Task details: Your answer must be the line holding "howto-news.info" followed by every later line through the end of the entries, exactly as written.

Data for review:
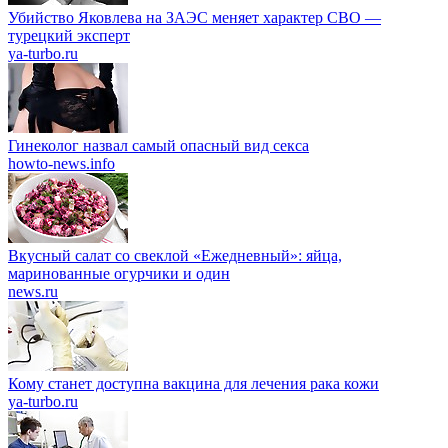
Убийство Яковлева на ЗАЭС меняет характер СВО —
турецкий эксперт
ya-turbo.ru
Гинеколог назвал самый опасный вид секса
howto-news.info
Вкусный салат со свеклой «Ежедневный»: яйца,
маринованные огурчики и один
news.ru
Кому станет доступна вакцина для лечения рака кожи
ya-turbo.ru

Problem solution:
howto-news.info
Вкусный салат со свеклой «Ежедневный»: яйца,
маринованные огурчики и один
news.ru
Кому станет доступна вакцина для лечения рака кожи
ya-turbo.ru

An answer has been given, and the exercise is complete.